Frankly, there is nothing more embarrassing to me than spending time trying to verbalize something crazy you’ve concocted in your head, only for someone to immediately be like, “um, hm, okay. That was kind of dark! How about you just try being neurotypical?”
By Katie Mather
I’ve been keeping a log of the progression of my thoughts for the last couple of days in a small, very plain-looking notebook, so that the next time I hit a low point I can anticipate that it will take approximately X days to recover from it. I’m hoping it will give me comfort—the only (somewhat ironic) problem with this method is that I have to remind myself to think about whether I’ve thought about the thing that I’m trying to stop thinking about so I can write it down.
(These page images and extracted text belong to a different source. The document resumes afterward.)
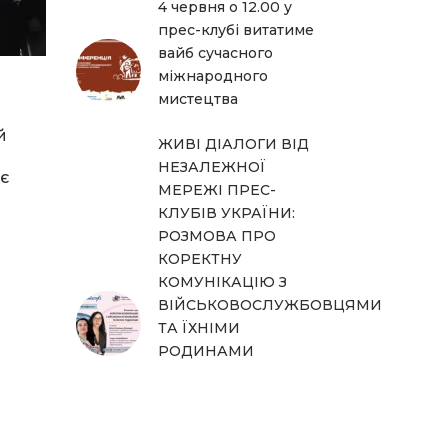
4 червня о 12.00 у
прес-клубі витатиме
вайб сучасного
міжнародного
мистецтва
й
ЖИВІ ДІАЛОГИ ВІД
НЕЗАЛЕЖНОЇ
є
МЕРЕЖІ ПРЕС-
КЛУБІВ УКРАЇНИ:
РОЗМОВА ПРО
КОРЕКТНУ
КОМУНІКАЦІЮ З
ВІЙСЬКОВОСЛУЖБОВЦЯМИ
ТА ЇХНІМИ
РОДИНАМИ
I was trying to explain this method to a friend, who I rarely see and who I only really hang out with during the week because I get nervous when I have nothing going on after work—which is a legitimate (and usually dismissed) fear of mine that comes from when I was at my most depressed and I would lie in my bed in the dark, trapped under my comforter in an oversized fraternity shirt and Christmas underwear with fraying elastic for days. Anyway, I had agreed to see her, and we met on the roof of her apartment building and watched the sky turn pink and I remember thinking I would’ve enjoyed the scenery a lot more if she were anyone else. I can say this, because I know she won’t read it. And because it’s true.
She asked me about him—to be polite—and while she was still talking, I tried to remember if I had thought about him that day at all and then considered the fact that I was currently thinking about him (she had asked how we met) counted as me still thinking about him. Fuck me, another day. I swapped the ring I wear on my left middle finger to my left pointer finger, so that I would remember to write it down later. This is a habit I picked up from my mom to remember things. It is almost infallible.
So I told her about what I was doing and how I was doing it in a bizarre attempt to organize and stay on top of everything that was making my depression unmanageable—because it was starting to seep into my REM cycles and attention span at work—and she told me I should consider processing my emotions, like a regular human being.
I’d rather die than properly process my emotions. I don’t want to know what’s down there.
Also, frankly, there is nothing more embarrassing to me than spending time trying to verbalize something crazy you’ve concocted in your head, only for someone to immediately be like, “um, hm, okay. That was kind of dark! How about you just try being neurotypical?”
It reminds me of how so many people who fetishize a certain level of sadness—a cutesy sadness, a convenient sadness—get completely grossed out when I start digging up a bunch of darkness for them to look at. Spiders aren’t pouring out of my eyes, I’m just telling you that I need to keep track of how long I have these thoughts.
Nobody who hasn’t had depression wants to hear about depression. That’s what also really freaks me out about writing about this—because I’m supposed to be generating traffic!!! People are supposed to read this. I never considered that my feelings were ever going to be measured by page views and shares and clicks and ads. Are my feelings sellable? Is that anecdote about me spending days lying in my bed in the dark, trapped under my comforter in an oversized fraternity shirt and Christmas underwear with fraying elastic, going to make people click?
I’ve been reading a lot of Jenny Zhang’s work recently and found (and loved and hated):
The failure to move someone with what you think is the tragedy of your existence. I don’t know, or just another way of saying #noonecares.
Kind of dark, right?
Anyway, I have thought about him at least once a day, every day, for several months. I just assume one day it will stop.